(Saved data entries)
☆ ☆ ☆ ☆
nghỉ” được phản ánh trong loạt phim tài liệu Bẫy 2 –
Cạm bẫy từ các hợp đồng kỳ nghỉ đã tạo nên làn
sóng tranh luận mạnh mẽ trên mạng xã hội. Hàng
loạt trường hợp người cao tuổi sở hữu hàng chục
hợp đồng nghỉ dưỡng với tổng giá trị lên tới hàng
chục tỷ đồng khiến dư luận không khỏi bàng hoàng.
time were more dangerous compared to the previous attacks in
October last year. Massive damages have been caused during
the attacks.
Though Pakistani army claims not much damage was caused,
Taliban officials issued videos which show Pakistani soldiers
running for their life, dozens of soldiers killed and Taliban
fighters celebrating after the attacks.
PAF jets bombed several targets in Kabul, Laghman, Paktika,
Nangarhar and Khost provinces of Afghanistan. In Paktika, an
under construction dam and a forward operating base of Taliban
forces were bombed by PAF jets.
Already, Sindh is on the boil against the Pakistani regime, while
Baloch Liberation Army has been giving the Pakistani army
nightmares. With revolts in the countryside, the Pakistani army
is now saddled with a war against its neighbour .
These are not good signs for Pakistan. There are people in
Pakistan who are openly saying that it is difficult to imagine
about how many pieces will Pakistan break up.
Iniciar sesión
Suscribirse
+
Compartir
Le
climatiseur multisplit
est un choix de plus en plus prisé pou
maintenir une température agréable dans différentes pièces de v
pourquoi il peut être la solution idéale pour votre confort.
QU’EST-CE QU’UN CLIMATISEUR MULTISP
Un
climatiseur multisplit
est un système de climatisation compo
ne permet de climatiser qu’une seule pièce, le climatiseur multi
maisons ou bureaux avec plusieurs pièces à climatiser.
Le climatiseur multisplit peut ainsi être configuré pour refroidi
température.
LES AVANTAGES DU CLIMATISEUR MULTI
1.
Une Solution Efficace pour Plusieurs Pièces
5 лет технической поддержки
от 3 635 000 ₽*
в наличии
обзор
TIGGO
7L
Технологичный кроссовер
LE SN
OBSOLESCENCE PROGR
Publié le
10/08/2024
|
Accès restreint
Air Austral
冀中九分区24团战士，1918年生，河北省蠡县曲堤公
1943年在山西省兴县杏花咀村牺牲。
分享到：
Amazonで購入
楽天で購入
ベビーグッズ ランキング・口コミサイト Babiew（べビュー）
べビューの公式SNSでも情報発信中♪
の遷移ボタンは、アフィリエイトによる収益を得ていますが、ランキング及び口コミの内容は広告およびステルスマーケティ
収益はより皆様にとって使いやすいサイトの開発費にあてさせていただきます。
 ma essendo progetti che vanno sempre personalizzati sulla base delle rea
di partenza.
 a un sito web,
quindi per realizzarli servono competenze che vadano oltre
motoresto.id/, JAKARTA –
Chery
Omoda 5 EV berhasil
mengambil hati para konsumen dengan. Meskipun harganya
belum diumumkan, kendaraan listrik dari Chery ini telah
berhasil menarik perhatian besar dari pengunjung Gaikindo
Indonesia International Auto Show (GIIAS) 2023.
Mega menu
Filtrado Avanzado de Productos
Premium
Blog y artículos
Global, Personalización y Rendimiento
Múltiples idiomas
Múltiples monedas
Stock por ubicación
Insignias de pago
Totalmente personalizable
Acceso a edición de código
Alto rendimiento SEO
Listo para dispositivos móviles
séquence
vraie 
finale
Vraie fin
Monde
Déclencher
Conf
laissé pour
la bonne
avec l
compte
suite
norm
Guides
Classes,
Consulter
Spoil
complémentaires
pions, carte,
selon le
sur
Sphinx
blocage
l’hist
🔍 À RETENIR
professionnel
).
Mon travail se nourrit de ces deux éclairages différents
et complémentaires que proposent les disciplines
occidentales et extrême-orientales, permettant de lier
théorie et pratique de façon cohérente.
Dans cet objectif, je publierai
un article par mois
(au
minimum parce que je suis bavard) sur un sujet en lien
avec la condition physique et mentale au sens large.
☆ ☆ ☆ ☆
▶ [Directions for this task]
Your response should consist of the records, printed exactly.

▶ [Your solution]
nghỉ” được phản ánh trong loạt phim tài liệu Bẫy 2 –
Cạm bẫy từ các hợp đồng kỳ nghỉ đã tạo nên làn
sóng tranh luận mạnh mẽ trên mạng xã hội. Hàng
loạt trường hợp người cao tuổi sở hữu hàng chục
hợp đồng nghỉ dưỡng với tổng giá trị lên tới hàng
chục tỷ đồng khiến dư luận không khỏi bàng hoàng.
time were more dangerous compared to the previous attacks in
October last year. Massive damages have been caused during
the attacks.
Though Pakistani army claims not much damage was caused,
Taliban officials issued videos which show Pakistani soldiers
running for their life, dozens of soldiers killed and Taliban
fighters celebrating after the attacks.
PAF jets bombed several targets in Kabul, Laghman, Paktika,
Nangarhar and Khost provinces of Afghanistan. In Paktika, an
under construction dam and a forward operating base of Taliban
forces were bombed by PAF jets.
Already, Sindh is on the boil against the Pakistani regime, while
Baloch Liberation Army has been giving the Pakistani army
nightmares. With revolts in the countryside, the Pakistani army
is now saddled with a war against its neighbour .
These are not good signs for Pakistan. There are people in
Pakistan who are openly saying that it is difficult to imagine
about how many pieces will Pakistan break up.
Iniciar sesión
Suscribirse
+
Compartir
Le
climatiseur multisplit
est un choix de plus en plus prisé pou
maintenir une température agréable dans différentes pièces de v
pourquoi il peut être la solution idéale pour votre confort.
QU’EST-CE QU’UN CLIMATISEUR MULTISP
Un
climatiseur multisplit
est un système de climatisation compo
ne permet de climatiser qu’une seule pièce, le climatiseur multi
maisons ou bureaux avec plusieurs pièces à climatiser.
Le climatiseur multisplit peut ainsi être configuré pour refroidi
température.
LES AVANTAGES DU CLIMATISEUR MULTI
1.
Une Solution Efficace pour Plusieurs Pièces
5 лет технической поддержки
от 3 635 000 ₽*
в наличии
обзор
TIGGO
7L
Технологичный кроссовер
LE SN
OBSOLESCENCE PROGR
Publié le
10/08/2024
|
Accès restreint
Air Austral
冀中九分区24团战士，1918年生，河北省蠡县曲堤公
1943年在山西省兴县杏花咀村牺牲。
分享到：
Amazonで購入
楽天で購入
ベビーグッズ ランキング・口コミサイト Babiew（べビュー）
べビューの公式SNSでも情報発信中♪
の遷移ボタンは、アフィリエイトによる収益を得ていますが、ランキング及び口コミの内容は広告およびステルスマーケティ
収益はより皆様にとって使いやすいサイトの開発費にあてさせていただきます。
 ma essendo progetti che vanno sempre personalizzati sulla base delle rea
di partenza.
 a un sito web,
quindi per realizzarli servono competenze che vadano oltre
motoresto.id/, JAKARTA –
Chery
Omoda 5 EV berhasil
mengambil hati para konsumen dengan. Meskipun harganya
belum diumumkan, kendaraan listrik dari Chery ini telah
berhasil menarik perhatian besar dari pengunjung Gaikindo
Indonesia International Auto Show (GIIAS) 2023.
Mega menu
Filtrado Avanzado de Productos
Premium
Blog y artículos
Global, Personalización y Rendimiento
Múltiples idiomas
Múltiples monedas
Stock por ubicación
Insignias de pago
Totalmente personalizable
Acceso a edición de código
Alto rendimiento SEO
Listo para dispositivos móviles
séquence
vraie 
finale
Vraie fin
Monde
Déclencher
Conf
laissé pour
la bonne
avec l
compte
suite
norm
Guides
Classes,
Consulter
Spoil
complémentaires
pions, carte,
selon le
sur
Sphinx
blocage
l’hist
🔍 À RETENIR
professionnel
).
Mon travail se nourrit de ces deux éclairages différents
et complémentaires que proposent les disciplines
occidentales et extrême-orientales, permettant de lier
théorie et pratique de façon cohérente.
Dans cet objectif, je publierai
un article par mois
(au
minimum parce que je suis bavard) sur un sujet en lien
avec la condition physique et mentale au sens large.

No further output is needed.